**Input records:**
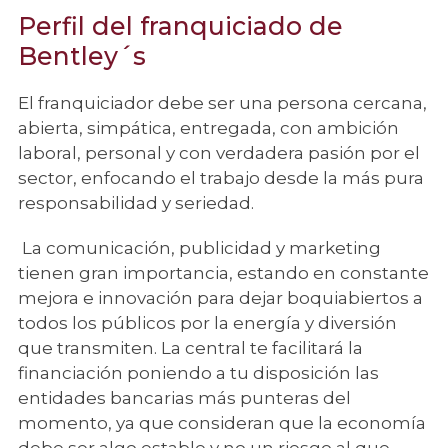
Perfil del franquiciado de
Bentley´s
El franquiciador debe ser una persona cercana,
abierta, simpática, entregada, con ambición
laboral, personal y con verdadera pasión por el
sector, enfocando el trabajo desde la más pura
responsabilidad y seriedad.
La comunicación, publicidad y marketing
tienen gran importancia, estando en constante
mejora e innovación para dejar boquiabiertos a
todos los públicos por la energía y diversión
que transmiten. La central te facilitará la
financiación poniendo a tu disposición las
entidades bancarias más punteras del
momento, ya que consideran que la economía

**Work required:** The entries above need an exact copy without their pictures.

**Task result:**
Perfil del franquiciado de
Bentley´s
El franquiciador debe ser una persona cercana,
abierta, simpática, entregada, con ambición
laboral, personal y con verdadera pasión por el
sector, enfocando el trabajo desde la más pura
responsabilidad y seriedad.
La comunicación, publicidad y marketing
tienen gran importancia, estando en constante
mejora e innovación para dejar boquiabiertos a
todos los públicos por la energía y diversión
que transmiten. La central te facilitará la
financiación poniendo a tu disposición las
entidades bancarias más punteras del
momento, ya que consideran que la economía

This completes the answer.